On the side of the court at London’s 02 Arena, Ujiri -- a relentless networker on both sides of the Atlantic and beyond -- was greeted by contacts from all over, including from his native Nigeria. But his team’s midseason swing to the United Kingdom, where the Raps face the Orlando Magic on Thursday, has finally taken his life full circle.
Because it was some 100 miles from here that he was born, on the southern coastal town of Bournemouth. And it was also on British shores that his basketball career first took shape -- a player paid for the first time to practice his trade.
“My parents went to school in Bournemouth but I left when I was 9 months old,” Ujiri said. “I came back when I played for Derby Storm from 1996-98. The games were on TV. So it was pretty exciting. I then played for a team called Solent Stars, then played in Europe (in Belgium and Denmark among others), and then came back.
“I played one game for Hemel Royals before I left. That was after college. I had a British passport. I wasn’t very good, but it made it easier for me to get on a team. When playing professional basketball is your dream, I had a little 'so-called in.'”

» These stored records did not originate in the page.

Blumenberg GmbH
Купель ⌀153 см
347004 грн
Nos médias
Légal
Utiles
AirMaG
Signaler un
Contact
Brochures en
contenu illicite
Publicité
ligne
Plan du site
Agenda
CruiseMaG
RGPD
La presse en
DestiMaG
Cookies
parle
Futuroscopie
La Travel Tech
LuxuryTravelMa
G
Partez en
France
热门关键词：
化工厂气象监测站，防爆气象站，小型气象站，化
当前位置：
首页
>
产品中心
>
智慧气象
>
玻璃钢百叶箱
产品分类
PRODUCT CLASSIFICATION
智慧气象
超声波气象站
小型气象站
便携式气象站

Ujiri has famously made the most of even the smallest opportunities to kick open doors many would have assumed bolted shut. His spells on court overseas paid little beyond food and lodging, far from the monied superclubs that, in that era, occasionally swiped a prospect from the NBA’s hands.
Yet, he says, the odyssey offered other generous compensations.
“It is so much of a great experience. You can’t even imagine," Ujiri said. "It’s the best experience you can ever have, you meet people. You network. You stay in touch with these people and the contacts you make.
“It’s almost been my way of learning. These people help you in other areas of the game, whether I was gathering information as a scout which was my background.”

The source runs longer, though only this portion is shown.